最近、日本でも『1億人は必ず「うつ」になる』という本がベストセラーになっている。世界がフラット化した今、仕事のプレッシャーはもちろんのこと、親たちは「将来、世界中の子どもたちと競争しなければならないのに、競争力をつけるために何を学ばせればいいのか」とため息をついている。
しかし、世の中は目まぐるしく変化しており、将来どのような産業が最も安定するかは誰にもわからない。 また、親の段取りが子どもの興味と一致しなければ、たとえ良い仕事に就いたとしても、子どもは幸せになれない。
親は往々にして、自分の過去の経験をもとに未来を思い描き、10年前、20年前の自分の教育や学習経験を今の子供に教え、10年後、20年後の世界に立ち向かうことを期待する。 このような長い時間差は、変化の激しい現代においては、親が頑張れば頑張るほどゴールから遠ざかる状況を生み出す。イギリスの近代史の巨匠、ブースボーンはかつてこう言った。"もし人類が未来について明確なビジョンを持ちたいと望むなら、過去や現在を継続することによってそれを達成することはできないだろう"。

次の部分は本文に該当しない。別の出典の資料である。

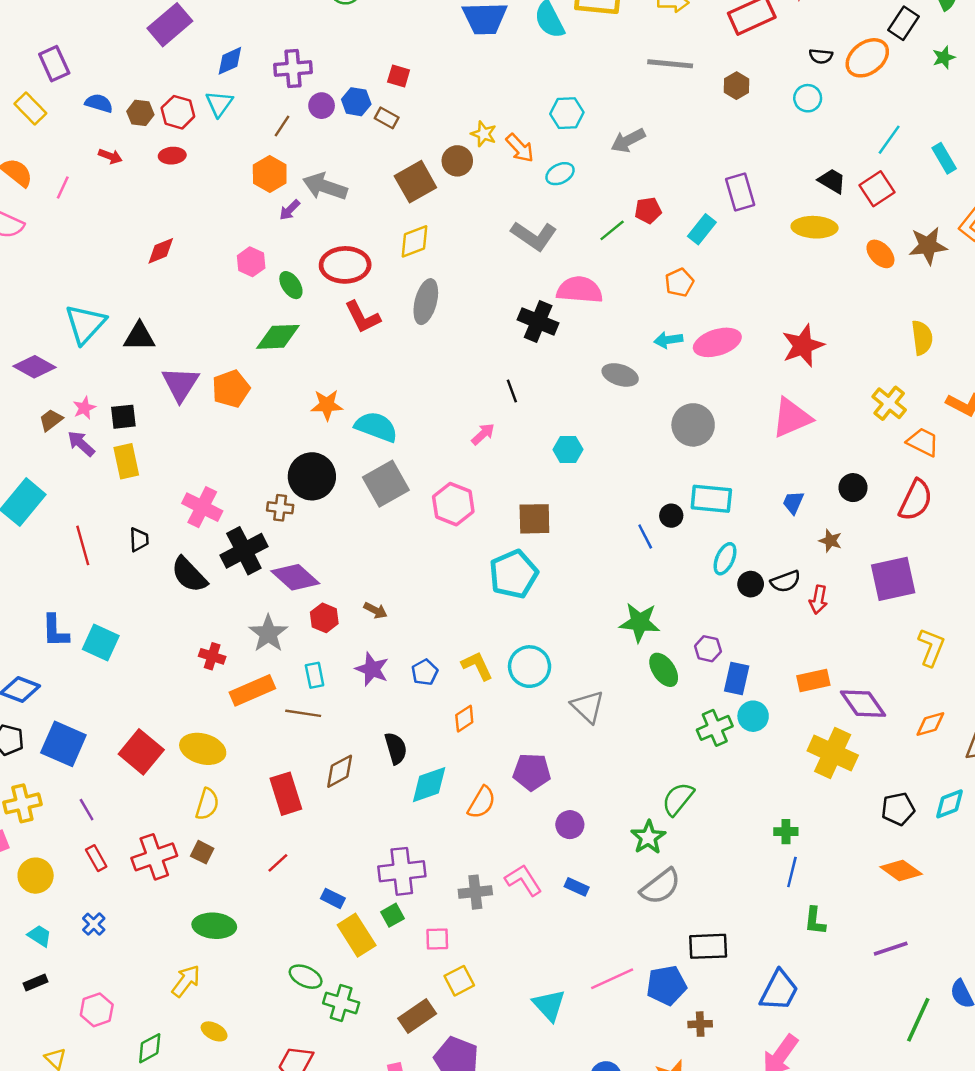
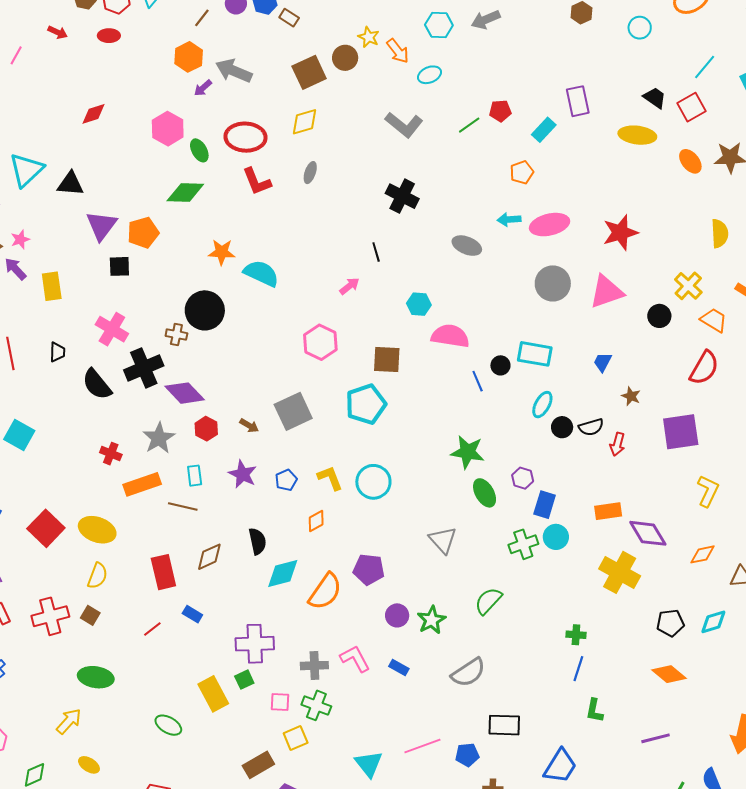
gray arrow: (628, 141) -> (486, 20), moved
pink hexagon: (251, 262) -> (168, 129), size x1.4
pink semicircle: (580, 290) -> (450, 336), moved
gray ellipse: (426, 302) -> (310, 173), size x0.6
black square: (123, 417) -> (119, 266), moved
gray circle: (693, 425) -> (553, 283), moved
gray square: (386, 484) -> (293, 411), moved
black circle: (853, 488) -> (659, 316), moved
gray triangle: (588, 707) -> (443, 540), moved
orange semicircle: (482, 802) -> (325, 592), size x1.4
green star: (648, 837) -> (432, 620), moved
blue rectangle: (333, 898) -> (192, 614), moved
blue pentagon: (666, 985) -> (467, 755), size x0.7
green cross: (341, 1003) -> (316, 705), moved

アインシュタインは数十年前、「人類が生き残るためには新しい考え方が必要だ」と私たちに気づかせてくれた。したがって、親が子供と一緒に謙虚に学び方を見直し、生涯にわたって能動的に学ぶ姿勢を身につけることが重要なのである。
10年以上前、双子の娘が生まれたのを機に、友人たちと「原生自然保護協会」を立ち上げた。 台湾で環境保護に取り組む中で、環境を守る最も効果的な方法は、親の子育てのあり方を変えることだと思うようになった。そのため、周囲の人たちから学ぶだけでなく、私自身も子どもたちの成長をよく観察し、考えながら行動してきました。
私は、親は3つの学習分野で子供を助けることができると思う。第一は「生活教育学習」で、価値観や生活態度、健全な人格の育成が含まれる。学習の最も重要で根本的な核心は、実は自分自身の意味を探し、自分の道を見つけ、勇気をもって夢を追い求める過程である。人生教育とは、人と自分、人と他人、人と環境との適切な関係を探求することである。

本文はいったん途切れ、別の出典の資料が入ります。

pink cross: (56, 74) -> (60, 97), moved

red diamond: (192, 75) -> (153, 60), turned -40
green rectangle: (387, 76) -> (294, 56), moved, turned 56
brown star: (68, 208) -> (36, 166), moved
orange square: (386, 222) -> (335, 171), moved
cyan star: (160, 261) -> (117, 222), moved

つ目の領域は、「具体的な能力の育成とキャリアプランニング」である。私たちが大人になった昔は、学習といえば知識を暗記することだったでしょうが、これからの世の中は情報化時代から創造性・統合性・共感性をベースとした「コンセプチュアル・エイジ」へと変化し、もはや知識が圧倒的な力を持つ時代ではありません。そこで親は、アクティブ・ラーニング、自己管理能力、挫折耐性、批判的思考、対人コミュニケーションなどの能力、将来の仕事の選択と準備など、さまざまな方法やツールを通じて、子どもが持ち帰ることのできる能力の蓄積方法を学ぶことに付き合うことができる。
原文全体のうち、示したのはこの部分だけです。